[Collected data]
* * * * *

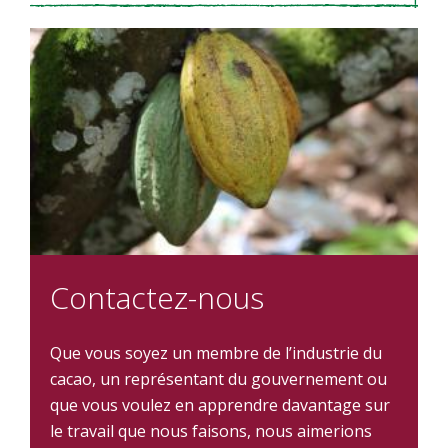
Contactez-nous
Que vous soyez un membre de l’industrie du
cacao, un représentant du gouvernement ou
que vous voulez en apprendre davantage sur
le travail que nous faisons, nous aimerions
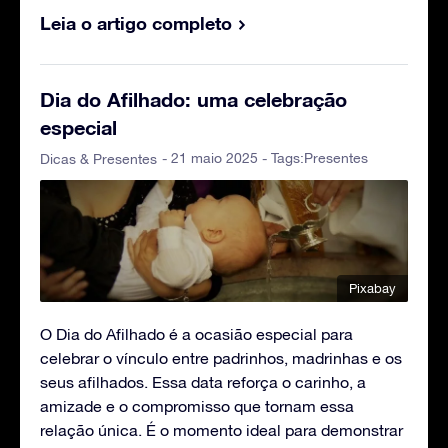
Leia o artigo completo
Dia do Afilhado: uma celebração
especial
- 21 maio 2025 - Tags:
Presentes
Dicas & Presentes
Pixabay
O Dia do Afilhado é a ocasião especial para
celebrar o vínculo entre padrinhos, madrinhas e os
seus afilhados. Essa data reforça o carinho, a
amizade e o compromisso que tornam essa
relação única. É o momento ideal para demonstrar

* * * * *

WHAT IS BEING ASKED:
Please give back all the records above word for word, with no pictures included.

ANSWER TO THIS PROBLEM:
Contactez-nous
Que vous soyez un membre de l’industrie du
cacao, un représentant du gouvernement ou
que vous voulez en apprendre davantage sur
le travail que nous faisons, nous aimerions
Leia o artigo completo
Dia do Afilhado: uma celebração
especial
- 21 maio 2025 - Tags:
Presentes
Dicas & Presentes
Pixabay
O Dia do Afilhado é a ocasião especial para
celebrar o vínculo entre padrinhos, madrinhas e os
seus afilhados. Essa data reforça o carinho, a
amizade e o compromisso que tornam essa
relação única. É o momento ideal para demonstrar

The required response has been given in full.